[REQUIRED ACTION]: Give the records below again in full, exactly as written, but without any images.

____ INFORMATION GIVEN

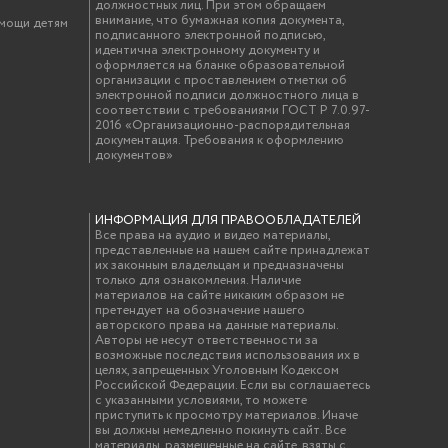
должностных лиц. При этом обращаем
внимание, что бумажная копия документа,
омощи детям
подписанного электронной подписью,
идентична электронному документу и
оформляется на бланке образовательной
организации с проставлением отметки об
электронной подписи должностного лица в
соответствии с требованиями ГОСТ Р 7.0.97-
2016 «Организационно-распорядительная
документация. Требования к оформлению
документов»
ИНФОРМАЦИЯ ДЛЯ ПРАВООБЛАДАТЕЛЕЙ
Все права на аудио и видео материалы,
представленные на нашем сайте принадлежат
их законным владельцам и предназначены
только для ознакомления. Наличие
материалов на сайте никаким образом не
претендует на обозначение нашего
авторского права на данные материалы.
Авторы не несут ответственности за
возможные последствия использования их в
целях, запрещенных Уголовным Кодексом
Российской Федерации. Если вы соглашаетесь
с указанными условиями, то можете
приступить к просмотру материалов. Иначе
вы должны немедленно покинуть сайт. Все
материалы, размещенные на сайте, взяты с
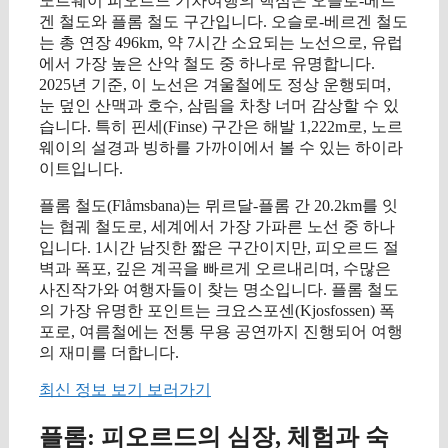
노르웨이 피오르드 기차여행의 핵심은 오슬로-베르
겐 철도와 플롬 철도 구간입니다. 오슬로-베르겐 철도
는 총 연장 496km, 약 7시간 소요되는 노선으로, 유럽
에서 가장 높은 산악 철도 중 하나로 유명합니다.
2025년 기준, 이 노선은 겨울철에도 정상 운행되며,
눈 덮인 산맥과 호수, 삼림을 차창 너머 감상할 수 있
습니다. 특히 핀세(Finse) 구간은 해발 1,222m로, 노르
웨이의 설경과 빙하를 가까이에서 볼 수 있는 하이라
이트입니다.
플롬 철도(Flåmsbana)는 뮈르달-플롬 간 20.2km를 잇
는 협궤 철도로, 세계에서 가장 가파른 노선 중 하나
입니다. 1시간 남짓한 짧은 구간이지만, 피오르드 절
벽과 폭포, 깊은 계곡을 빠르게 오르내리며, 수많은
사진작가와 여행자들이 찾는 명소입니다. 플롬 철도
의 가장 유명한 포인트는 크요스포센(Kjosfossen) 폭
포로, 여름철에는 전통 무용 공연까지 진행되어 여행
의 재미를 더합니다.
최신 정보 보기 보러가기
플롬: 피오르드의 심장, 체험과 숙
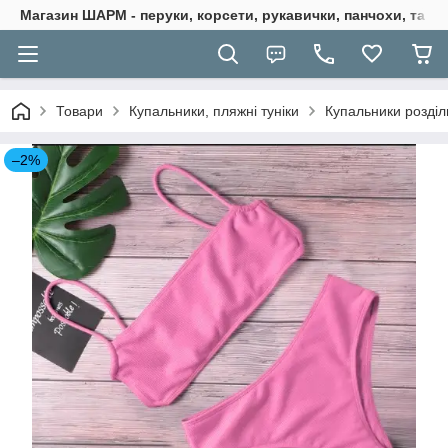
Магазин ШАРМ - перуки, корсети, рукавички, панчохи, та ба
Товари
Купальники, пляжні туніки
Купальники розділ
–2%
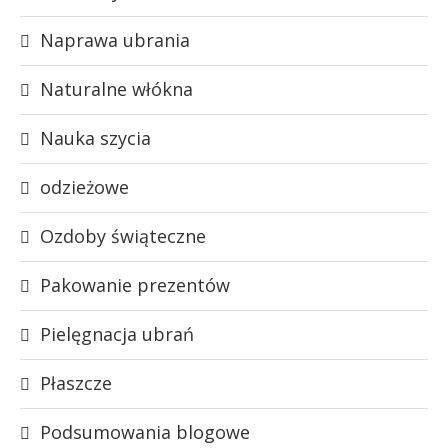
Naprawa ubrania
Naturalne włókna
Nauka szycia
odzieżowe
Ozdoby świąteczne
Pakowanie prezentów
Pielęgnacja ubrań
Płaszcze
Podsumowania blogowe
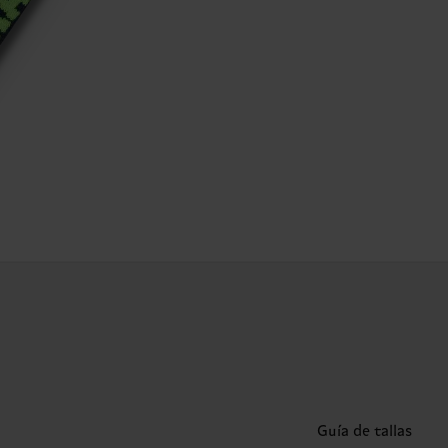
Guía de tallas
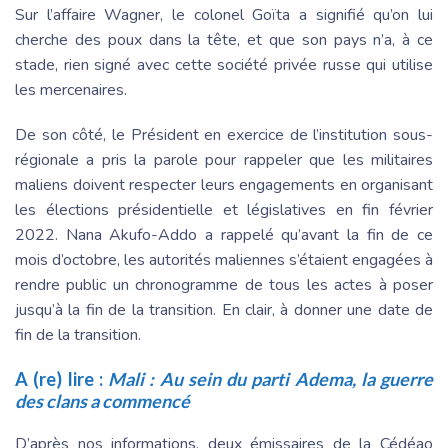
Sur l
’affaire Wagner, le colonel Goïta a signifié
qu’on lui
cherche des poux dans la tête, et que son pays n’a, à ce
stade, rien signé avec cette société privée russe qui utilise
les mercenaires.
De son côté, le
Président
en exercice de l’institution sous-
régionale a pris la parole pour rappeler que les militaires
maliens doivent respecter leurs engagements en organisant
les élections présidentielle et législatives en fin février
2022. Nana Akufo-Addo a rappelé qu’avant la fin de ce
mois d’octobre, les autorités maliennes s’étaient
engagées
à
rendre
public
un chronogramme de tous les actes à poser
jusqu’à la fin de la transition. En clair, à donner une date de
fin de la transition.
A (re) lire :
Mali : Au sein du parti Adema, la guerre
des clans a commencé
D’après nos informations, deux émissaires de la Cédéao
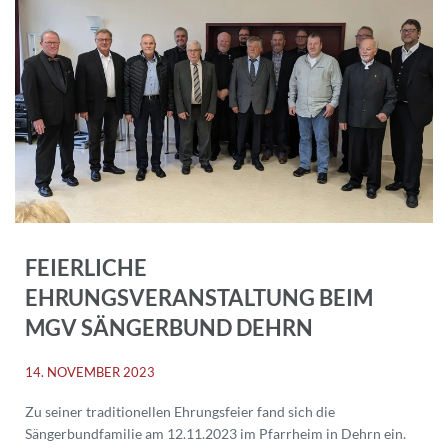
FEIERLICHE
EHRUNGSVERANSTALTUNG BEIM
MGV SÄNGERBUND DEHRN
14. NOVEMBER 2023
Zu seiner traditionellen Ehrungsfeier fand sich die
Sängerbundfamilie am 12.11.2023 im Pfarrheim in Dehrn ein.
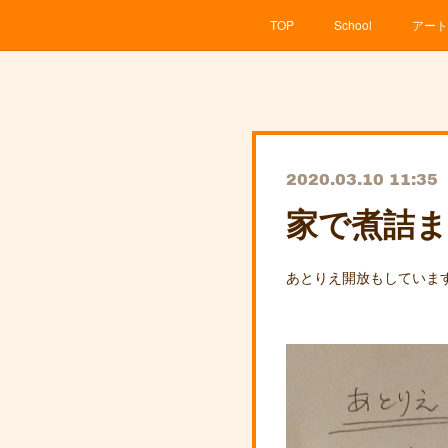
TOP
School
アート
2020.03.10 11:35
家で煮詰
あとりえ開放もしていま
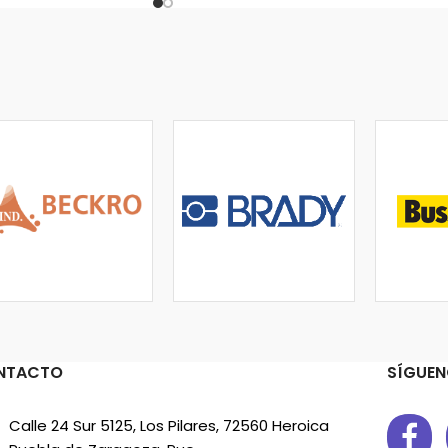
NTACTO
SÍGUEN
Calle 24 Sur 5125, Los Pilares, 72560 Heroica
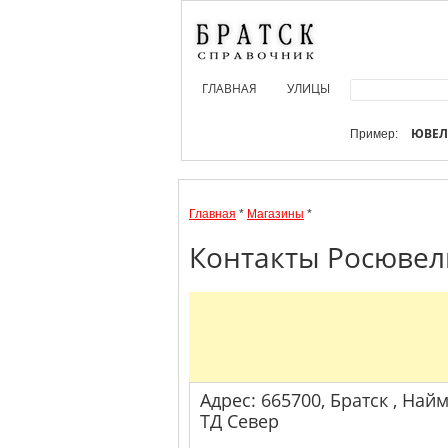
ГЛАВНАЯ
УЛИЦЫ
ЮВЕ
Пример:
Главная
*
Магазины
*
Контакты Росювели
Адрес: 665700, Братск , Найм
ТД Север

________

[RESPONSE AREA]:
должностных лиц. При этом обращаем
внимание, что бумажная копия документа,
омощи детям
подписанного электронной подписью,
идентична электронному документу и
оформляется на бланке образовательной
организации с проставлением отметки об
электронной подписи должностного лица в
соответствии с требованиями ГОСТ Р 7.0.97-
2016 «Организационно-распорядительная
документация. Требования к оформлению
документов»
ИНФОРМАЦИЯ ДЛЯ ПРАВООБЛАДАТЕЛЕЙ
Все права на аудио и видео материалы,
представленные на нашем сайте принадлежат
их законным владельцам и предназначены
только для ознакомления. Наличие
материалов на сайте никаким образом не
претендует на обозначение нашего
авторского права на данные материалы.
Авторы не несут ответственности за
возможные последствия использования их в
целях, запрещенных Уголовным Кодексом
Российской Федерации. Если вы соглашаетесь
с указанными условиями, то можете
приступить к просмотру материалов. Иначе
вы должны немедленно покинуть сайт. Все
материалы, размещенные на сайте, взяты с
노르웨이 피오르드 기차여행의 핵심은 오슬로-베르
겐 철도와 플롬 철도 구간입니다. 오슬로-베르겐 철도
는 총 연장 496km, 약 7시간 소요되는 노선으로, 유럽
에서 가장 높은 산악 철도 중 하나로 유명합니다.
2025년 기준, 이 노선은 겨울철에도 정상 운행되며,
눈 덮인 산맥과 호수, 삼림을 차창 너머 감상할 수 있
습니다. 특히 핀세(Finse) 구간은 해발 1,222m로, 노르
웨이의 설경과 빙하를 가까이에서 볼 수 있는 하이라
이트입니다.
플롬 철도(Flåmsbana)는 뮈르달-플롬 간 20.2km를 잇
는 협궤 철도로, 세계에서 가장 가파른 노선 중 하나
입니다. 1시간 남짓한 짧은 구간이지만, 피오르드 절
벽과 폭포, 깊은 계곡을 빠르게 오르내리며, 수많은
사진작가와 여행자들이 찾는 명소입니다. 플롬 철도
의 가장 유명한 포인트는 크요스포센(Kjosfossen) 폭
포로, 여름철에는 전통 무용 공연까지 진행되어 여행
의 재미를 더합니다.
최신 정보 보기 보러가기
플롬: 피오르드의 심장, 체험과 숙
Магазин ШАРМ - перуки, корсети, рукавички, панчохи, та ба
Товари
Купальники, пляжні туніки
Купальники розділ
–2%
Naprawa ubrania
Naturalne włókna
Nauka szycia
odzieżowe
Ozdoby świąteczne
Pakowanie prezentów
Pielęgnacja ubrań
Płaszcze
Podsumowania blogowe
Guía de tallas
Sur l
’affaire Wagner, le colonel Goïta a signifié
qu’on lui
cherche des poux dans la tête, et que son pays n’a, à ce
stade, rien signé avec cette société privée russe qui utilise
les mercenaires.
De son côté, le
Président
en exercice de l’institution sous-
régionale a pris la parole pour rappeler que les militaires
maliens doivent respecter leurs engagements en organisant
les élections présidentielle et législatives en fin février
2022. Nana Akufo-Addo a rappelé qu’avant la fin de ce
mois d’octobre, les autorités maliennes s’étaient
engagées
à
rendre
public
un chronogramme de tous les actes à poser
jusqu’à la fin de la transition. En clair, à donner une date de
fin de la transition.
A (re) lire :
Mali : Au sein du parti Adema, la guerre
des clans a commencé
D’après nos informations, deux émissaires de la Cédéao
FEIERLICHE
EHRUNGSVERANSTALTUNG BEIM
MGV SÄNGERBUND DEHRN
14. NOVEMBER 2023
Zu seiner traditionellen Ehrungsfeier fand sich die
Sängerbundfamilie am 12.11.2023 im Pfarrheim in Dehrn ein.
TOP
School
アート
2020.03.10 11:35
家で煮詰
あとりえ開放もしていま
NTACTO
SÍGUEN
Calle 24 Sur 5125, Los Pilares, 72560 Heroica
ГЛАВНАЯ
УЛИЦЫ
ЮВЕ
Пример:
Главная
*
Магазины
*
Контакты Росювели
Адрес: 665700, Братск , Найм
ТД Север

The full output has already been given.